I primi abitanti del Giappone erano cacciatori e pescatori giunti dalla Corea, a ovest, e dalla Siberia, a nord, attraversando dei ponti di terra che allora collegavano questa regione al continente asiatico; si ritiene che a queste genti si siano aggiunti popoli migrati via mare dalla Polinesia. Il regno di Yamato, che praticava il culto del sole, riuscì nel 300 d.C., tramite conquiste e alleanze, a unire la nazione. Nella metà del VI secolo venne introdotto dalla Cina il buddhismo, che presto diventò la religione di stato ma entrò in conflitto con lo shintoismo, la religione tradizionale del Giappone, quando le divinità shintoiste iniziarono a essere presentate come manifestazioni del Buddha.

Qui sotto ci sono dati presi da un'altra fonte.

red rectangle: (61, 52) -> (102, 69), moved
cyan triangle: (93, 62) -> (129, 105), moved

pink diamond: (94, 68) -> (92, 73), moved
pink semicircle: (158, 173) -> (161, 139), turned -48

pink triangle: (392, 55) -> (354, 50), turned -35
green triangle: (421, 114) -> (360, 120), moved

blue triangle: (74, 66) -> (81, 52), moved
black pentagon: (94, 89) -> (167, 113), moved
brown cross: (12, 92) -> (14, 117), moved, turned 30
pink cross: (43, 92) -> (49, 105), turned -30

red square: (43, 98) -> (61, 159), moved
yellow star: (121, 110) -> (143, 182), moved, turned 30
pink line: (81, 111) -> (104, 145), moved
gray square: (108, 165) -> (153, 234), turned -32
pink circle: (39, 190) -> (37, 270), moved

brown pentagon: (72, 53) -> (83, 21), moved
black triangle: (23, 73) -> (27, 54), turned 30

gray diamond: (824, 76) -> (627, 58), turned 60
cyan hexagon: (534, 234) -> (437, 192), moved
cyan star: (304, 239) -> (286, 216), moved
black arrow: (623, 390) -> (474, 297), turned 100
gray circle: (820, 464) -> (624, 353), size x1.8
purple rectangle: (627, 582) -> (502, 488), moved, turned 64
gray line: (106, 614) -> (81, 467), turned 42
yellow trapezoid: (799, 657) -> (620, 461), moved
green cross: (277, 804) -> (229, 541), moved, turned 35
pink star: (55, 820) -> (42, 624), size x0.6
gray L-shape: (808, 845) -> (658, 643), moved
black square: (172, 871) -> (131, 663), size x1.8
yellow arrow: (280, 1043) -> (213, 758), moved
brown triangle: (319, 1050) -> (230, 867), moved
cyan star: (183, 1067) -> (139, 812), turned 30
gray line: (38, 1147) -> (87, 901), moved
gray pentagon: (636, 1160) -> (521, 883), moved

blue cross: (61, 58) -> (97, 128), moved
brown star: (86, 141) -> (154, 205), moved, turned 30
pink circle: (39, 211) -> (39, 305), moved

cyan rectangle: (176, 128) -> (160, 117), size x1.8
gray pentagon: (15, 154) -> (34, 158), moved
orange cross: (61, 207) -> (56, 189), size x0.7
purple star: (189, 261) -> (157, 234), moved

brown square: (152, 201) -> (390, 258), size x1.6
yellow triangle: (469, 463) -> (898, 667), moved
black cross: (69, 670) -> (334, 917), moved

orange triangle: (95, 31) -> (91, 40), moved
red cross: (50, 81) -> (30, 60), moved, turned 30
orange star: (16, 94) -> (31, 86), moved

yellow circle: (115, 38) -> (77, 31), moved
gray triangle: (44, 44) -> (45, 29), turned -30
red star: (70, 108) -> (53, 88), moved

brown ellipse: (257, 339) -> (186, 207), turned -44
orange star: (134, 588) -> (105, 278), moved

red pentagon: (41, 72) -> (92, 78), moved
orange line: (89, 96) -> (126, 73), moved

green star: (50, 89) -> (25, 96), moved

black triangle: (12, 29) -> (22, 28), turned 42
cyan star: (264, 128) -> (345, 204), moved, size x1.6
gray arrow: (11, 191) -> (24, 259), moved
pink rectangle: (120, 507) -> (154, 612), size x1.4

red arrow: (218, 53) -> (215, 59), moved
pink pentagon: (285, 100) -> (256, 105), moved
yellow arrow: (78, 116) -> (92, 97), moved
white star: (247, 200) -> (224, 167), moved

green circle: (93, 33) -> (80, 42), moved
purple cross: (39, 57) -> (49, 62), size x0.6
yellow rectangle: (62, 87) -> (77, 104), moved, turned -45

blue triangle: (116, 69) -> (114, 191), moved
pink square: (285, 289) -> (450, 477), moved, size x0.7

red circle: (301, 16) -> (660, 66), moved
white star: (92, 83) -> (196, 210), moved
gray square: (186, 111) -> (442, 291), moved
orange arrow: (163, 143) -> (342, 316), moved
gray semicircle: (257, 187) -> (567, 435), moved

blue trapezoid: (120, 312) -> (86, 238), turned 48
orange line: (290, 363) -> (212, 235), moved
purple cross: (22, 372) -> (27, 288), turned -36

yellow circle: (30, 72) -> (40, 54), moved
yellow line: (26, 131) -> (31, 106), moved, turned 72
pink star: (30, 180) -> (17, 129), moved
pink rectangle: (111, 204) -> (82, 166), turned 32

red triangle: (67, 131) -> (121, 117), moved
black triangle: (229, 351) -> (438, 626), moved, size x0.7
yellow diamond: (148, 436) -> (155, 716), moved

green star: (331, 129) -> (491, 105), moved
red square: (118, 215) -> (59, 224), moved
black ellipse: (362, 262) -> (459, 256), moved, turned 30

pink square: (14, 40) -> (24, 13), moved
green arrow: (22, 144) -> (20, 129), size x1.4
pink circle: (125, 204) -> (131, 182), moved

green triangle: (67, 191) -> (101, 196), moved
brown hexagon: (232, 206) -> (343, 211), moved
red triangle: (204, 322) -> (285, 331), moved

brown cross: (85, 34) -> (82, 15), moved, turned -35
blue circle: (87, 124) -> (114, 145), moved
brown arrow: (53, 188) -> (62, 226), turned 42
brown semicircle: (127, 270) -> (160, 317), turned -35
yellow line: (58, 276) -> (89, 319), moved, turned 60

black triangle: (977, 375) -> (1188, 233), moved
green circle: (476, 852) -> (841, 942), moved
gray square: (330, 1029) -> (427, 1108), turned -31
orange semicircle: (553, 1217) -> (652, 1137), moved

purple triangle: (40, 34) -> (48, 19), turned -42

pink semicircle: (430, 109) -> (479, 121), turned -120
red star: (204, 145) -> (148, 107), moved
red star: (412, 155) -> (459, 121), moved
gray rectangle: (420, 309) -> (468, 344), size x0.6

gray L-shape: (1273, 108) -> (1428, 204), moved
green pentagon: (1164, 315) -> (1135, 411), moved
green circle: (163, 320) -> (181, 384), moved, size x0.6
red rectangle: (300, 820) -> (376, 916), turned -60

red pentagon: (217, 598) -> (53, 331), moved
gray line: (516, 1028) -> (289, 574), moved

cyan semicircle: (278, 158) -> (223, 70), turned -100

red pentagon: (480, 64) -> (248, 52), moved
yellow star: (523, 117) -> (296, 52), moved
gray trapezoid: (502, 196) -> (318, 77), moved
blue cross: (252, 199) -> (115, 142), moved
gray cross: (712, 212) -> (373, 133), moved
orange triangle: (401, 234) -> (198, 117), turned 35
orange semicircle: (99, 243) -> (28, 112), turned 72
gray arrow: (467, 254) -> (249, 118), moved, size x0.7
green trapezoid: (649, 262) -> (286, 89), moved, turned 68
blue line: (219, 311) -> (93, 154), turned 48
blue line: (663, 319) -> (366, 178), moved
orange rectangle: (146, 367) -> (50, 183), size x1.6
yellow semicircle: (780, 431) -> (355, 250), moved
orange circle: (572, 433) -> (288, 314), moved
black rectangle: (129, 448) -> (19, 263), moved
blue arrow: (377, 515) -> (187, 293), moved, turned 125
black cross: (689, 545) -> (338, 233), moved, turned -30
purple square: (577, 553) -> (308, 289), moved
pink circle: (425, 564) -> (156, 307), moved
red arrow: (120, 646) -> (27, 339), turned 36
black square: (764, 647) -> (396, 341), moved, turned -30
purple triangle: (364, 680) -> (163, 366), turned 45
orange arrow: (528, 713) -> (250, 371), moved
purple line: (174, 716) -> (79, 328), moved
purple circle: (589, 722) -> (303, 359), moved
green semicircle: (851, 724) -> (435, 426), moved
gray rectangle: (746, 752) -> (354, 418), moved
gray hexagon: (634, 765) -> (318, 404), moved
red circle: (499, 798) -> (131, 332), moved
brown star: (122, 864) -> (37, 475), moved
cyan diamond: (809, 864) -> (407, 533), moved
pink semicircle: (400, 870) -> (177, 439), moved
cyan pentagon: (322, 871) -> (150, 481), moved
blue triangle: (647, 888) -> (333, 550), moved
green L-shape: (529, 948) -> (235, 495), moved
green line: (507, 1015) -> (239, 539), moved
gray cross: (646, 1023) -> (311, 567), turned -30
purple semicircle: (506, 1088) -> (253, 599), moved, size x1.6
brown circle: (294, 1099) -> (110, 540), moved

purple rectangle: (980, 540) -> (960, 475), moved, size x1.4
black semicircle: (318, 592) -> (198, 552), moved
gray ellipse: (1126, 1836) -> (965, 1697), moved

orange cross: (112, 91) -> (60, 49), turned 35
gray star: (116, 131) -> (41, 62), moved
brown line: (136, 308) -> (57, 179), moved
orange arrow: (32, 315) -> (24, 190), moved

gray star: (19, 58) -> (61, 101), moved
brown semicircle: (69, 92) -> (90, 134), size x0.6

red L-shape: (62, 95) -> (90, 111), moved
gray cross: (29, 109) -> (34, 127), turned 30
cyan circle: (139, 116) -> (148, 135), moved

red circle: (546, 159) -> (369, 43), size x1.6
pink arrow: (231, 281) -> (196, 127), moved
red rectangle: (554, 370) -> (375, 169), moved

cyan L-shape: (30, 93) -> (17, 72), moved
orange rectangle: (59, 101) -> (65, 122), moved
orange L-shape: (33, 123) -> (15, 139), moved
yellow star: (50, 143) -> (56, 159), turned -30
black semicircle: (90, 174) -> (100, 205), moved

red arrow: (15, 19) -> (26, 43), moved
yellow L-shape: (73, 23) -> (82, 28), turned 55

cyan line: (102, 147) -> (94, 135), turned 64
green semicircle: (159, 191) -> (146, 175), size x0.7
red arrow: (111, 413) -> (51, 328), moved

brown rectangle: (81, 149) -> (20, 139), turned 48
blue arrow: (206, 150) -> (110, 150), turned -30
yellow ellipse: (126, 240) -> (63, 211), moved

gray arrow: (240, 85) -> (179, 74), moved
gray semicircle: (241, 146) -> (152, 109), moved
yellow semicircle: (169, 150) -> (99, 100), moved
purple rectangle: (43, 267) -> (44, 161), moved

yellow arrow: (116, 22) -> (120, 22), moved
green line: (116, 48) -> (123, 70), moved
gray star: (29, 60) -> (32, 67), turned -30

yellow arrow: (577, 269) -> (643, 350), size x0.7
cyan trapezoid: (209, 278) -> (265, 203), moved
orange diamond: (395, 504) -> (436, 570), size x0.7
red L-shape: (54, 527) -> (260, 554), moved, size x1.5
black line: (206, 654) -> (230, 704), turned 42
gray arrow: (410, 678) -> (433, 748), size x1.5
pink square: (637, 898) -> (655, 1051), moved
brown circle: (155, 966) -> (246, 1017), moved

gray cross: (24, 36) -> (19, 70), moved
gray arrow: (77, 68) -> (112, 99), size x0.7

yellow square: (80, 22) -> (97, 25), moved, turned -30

Assicurata all'impero una relativa stabilità, gli imperatori del Giappone iniziarono a dedicarsi maggiormente al tempo libero e allo studio e meno al governo. Molte posizioni importanti a corte erano occupate dai membri dei Fujiwara, una famiglia nobile ma corrotta. Nelle province iniziò a emergere il potere dei samurai, la 'classe dei guerrieri', che non esitò a prendere le armi per difendere la propria autonomia, entrando in conflitto con la capitale Heian (l'odierna Kyoto). Il clan dei Taira soppiantò la famiglia Fujiwara ma fu a sua volta spodestato dai Minamoto nel 1185. Dopo aver assunto il ruolo di shogun (capo militare), Minamoto Yoritomo stabilì il proprio quartier generale a Kamakura, mentre a Kyoto l'imperatore mantenne la carica di sovrano. Ciò segnò l'inizio di un lungo periodo di dominio feudale da parte delle famiglie samurai successive, che terminò solo con la restaurazione del potere imperiale nel 1868.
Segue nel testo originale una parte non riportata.